Ancak o her zaman, 1846'da önerilen bir yasa tasarısına ABD tarihinin gidişatını dramatik bir şekilde değiştiren ve doğrudan savaşa giden yolu açan küçük ama anıtsal bir değişiklik getiren kişi olarak hatırlanacaktır.

Cumhuriyetçi Parti'nin 1854 yılında kuruluşu, Wilmot Proviso'yu destekleyen kölelik karşıtı bir platforma dayanıyordu.
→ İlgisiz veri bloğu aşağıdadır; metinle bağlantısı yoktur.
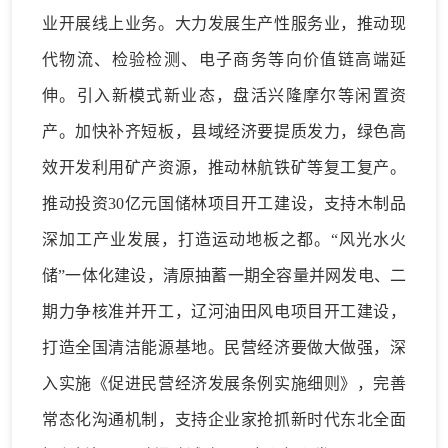
业开展线上业务。大力发展生产性服务业，推动现
代物流、检验检测、电子商务等向价值链高端延
伸。引入新模式新业态，盘活兴隆摩尔等闲置资
产。
加快补齐短板
，
县域经济
要提质发力，绿色高
效开发利用矿产资源，推动林航铁矿等复工复产。
推动投资
30亿元国储林项目开工建设，支持木制品
深加工产业发展，打造运动地板之都。“风光水火
储”一体化建设，清原抽蓄一期全容量并网发电、二
期力争核准并开工，辽河油田风电项目开工建设，
打造全国清洁能源基地。
民营经济
要做大做强，
深
入实施
《促进民营经济发展条例实施细则》
，
完善
常态化沟通机制，支持企业家抢抓新时代东北全面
Yeni topraklarda köleliğin yasaklanması partinin ilkesi haline geldi ve Wilmot'un kendisi Cumhuriyetçi Parti lideri olarak ortaya çıktı. Wilmot Proviso, bir kongre değişikliği olarak başarısız olsa da, kölelik karşıtları için bir savaş çığlığı olduğunu kanıtladı.
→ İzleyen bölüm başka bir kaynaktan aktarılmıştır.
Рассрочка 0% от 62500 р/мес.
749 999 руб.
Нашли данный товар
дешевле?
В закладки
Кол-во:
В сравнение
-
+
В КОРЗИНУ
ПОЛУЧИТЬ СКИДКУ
DEVAMINI OKU : Beşte Üç Uzlaşma




James Miller
James Miller
James Miller, insanlık tarihinin uçsuz bucaksız dokusunu keşfetme tutkusuna sahip, beğenilen bir tarihçi ve yazardır. Prestijli bir üniversitenin Tarih bölümünden mezun olan James, kariyerinin büyük bölümünü geçmişin yıllıklarını araştırarak, dünyamızı şekillendiren hikayeleri hevesle ortaya çıkararak geçirdi.Doyumsuz merakı ve farklı kültürlere olan derin takdiri, onu dünyanın dört bir yanındaki sayısız arkeolojik alana, antik kalıntılara ve kütüphanelere götürdü. Titiz araştırmayı büyüleyici bir yazı stiliyle birleştiren James, okuyucuları zamanda taşıma konusunda benzersiz bir yeteneğe sahip.James'in blogu The History of the World, uygarlıkların büyük anlatılarından tarihte iz bırakmış bireylerin anlatılmamış hikayelerine kadar çok çeşitli konulardaki uzmanlığını sergiliyor. Blogu, tarih meraklıları için kendilerini savaşların, devrimlerin, bilimsel keşiflerin ve kültürel devrimlerin heyecan verici anlatımlarına kaptırabilecekleri sanal bir merkez görevi görüyor.James, blogunun yanı sıra, Medeniyetlerden İmparatorluklara: Kadim Güçlerin Yükselişi ve Düşüşünü Ortaya Çıkarma ve Bilinmeyen Kahramanlar: Tarihi Değiştiren Unutulmuş Figürler de dahil olmak üzere birçok beğenilen kitap yazmıştır. İlgi çekici ve erişilebilir bir yazı stiliyle, her geçmişten ve yaştan okuyucu için tarihi başarıyla hayata geçirdi.James'in tarihe olan tutkusu yazılı olanın ötesine geçiyorkelime. Araştırmalarını paylaştığı ve tarihçi arkadaşlarıyla düşündürücü tartışmalara girdiği akademik konferanslara düzenli olarak katılıyor. Uzmanlığıyla tanınan James, ayrıca çeşitli podcast'lerde ve radyo programlarında konuk konuşmacı olarak yer aldı ve konuya olan sevgisini daha da artırdı.James, tarihsel araştırmalarına dalmadığı zamanlarda sanat galerilerini keşfederken, pitoresk manzaralarda yürüyüş yaparken veya dünyanın farklı köşelerinden lezzetlerin tadını çıkarırken bulunabilir. Dünyamızın tarihini anlamanın günümüzü zenginleştirdiğine inanıyor ve büyüleyici blogu aracılığıyla başkalarında da aynı merakı ve takdiri ateşlemeye çalışıyor.